Though she didn’t realise it, the trauma she experienced profoundly changed her behaviour and personality. She began to suffer from debilitating panic attacks, became a virtual prisoner in her own home and turned to drink to numb the pain.

“The flashbacks started about a month afterwards and they weren’t how I would have imagined flashbacks to be. It’s hard to describe, but I could see the terrified face of the woman who had floated by me in the water, like she was in my mind’s eye. I was tormented with guilt for not being able to help her and for the fact that I and my family had survived when so many others had not.

“It seems amazing to me now, but for the next eight years I tried to bury these feelings, which affected my behaviour dramatically. 
I found it increasingly difficult to face going out in public as I had begun to suffer from panic attacks and I only felt safe in my own home.’’ Fiona’s social life suffered because she refused to step out of her house. Although several friends did help by offering consoling words, nothing could get the image of the woman out of her mind.

Finding a solution

“I knew I needed help, but I didn’t know where to turn, until a friend told me she had been treated by a hypnotherapist Russell Hemmings for anxiety issues and felt completely in control of her life again. Though I was sceptical that anyone could help me, I decided in January this year that I was in such a bad way that I had no choice but to try. If I hadn’t met Russell, I wouldn’t know what I know now; that I was suffering from post-traumatic stress disorder,’’ says Fiona.

“Meeting him was a revelation. He literally gave me my life back. Almost as soon as I met him, he put me at ease and I started discussing my drinking and agoraphobia issues. Initially I didn’t mention that I was a tsunami survivor but he recognised that things didn’t add up and there must be a cause for my behaviour.’’

Russell used cognitive behavioural therapy and a specialist hypnotherapy technique know as ‘disassociation’ to unlock the trapped memory and allow Fiona to revisit the trauma from a different perspective and a ‘safe place’. “This type of hypnotherapy works at a deeper level so that the negative thoughts buried deep in the unconscious mind can be brought to the surface and alleviated,’’ says Russell.

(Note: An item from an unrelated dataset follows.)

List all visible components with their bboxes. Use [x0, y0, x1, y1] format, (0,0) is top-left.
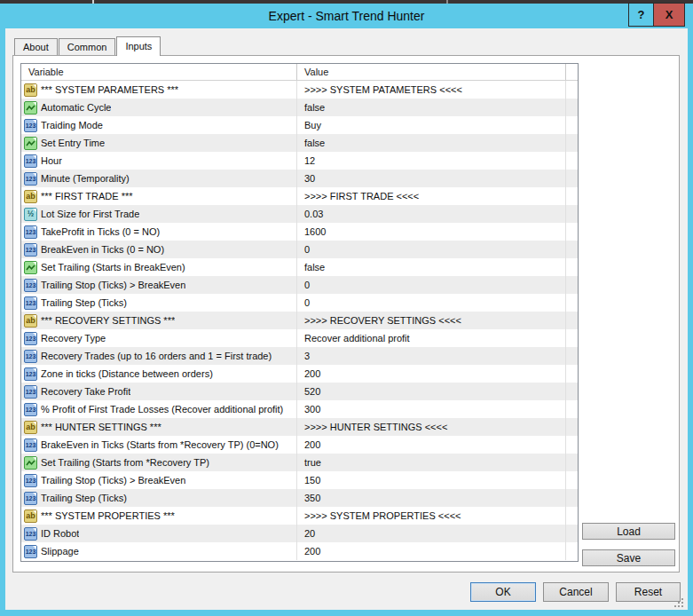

He explains that he had successfully helped people who had a fear of flying so he was sure he would be able to help Fiona as well.

Fiona is full of praise for Russell. “After just one session, though I was tearful, I felt an overwhelming sense of relief and calm for the first time in years,’’ she says. “He has the ability to draw things out gently and it was when he fully understood what I’d been through that he explained I had what is called a ‘trapped memory’, which is a common symptom of post-traumatic stress disorder.

He used a metaphor that described perfectly how I felt. He said it was an emotional splinter that was buried deep in my mind and that he was going to use hypnotherapy to draw it out. He said it might cause emotional pain at first, – just like a physical splinter does – but that once it was removed healing could take place.

Says Russell, “It was clear that the memory of the traumatic experience was hurting her, but there are ways in hypnotherapy to help her.’’

After a series of four sessions from mid-January to mid-February, Fiona says she now feels like a new person. “The images of death and destruction became more distant and I could finally come to terms with what had happened to me. It was like I had been rebuilt and that I had hope for the future… I am now able to do all that I used to before the horrific incident happened,’’ she says.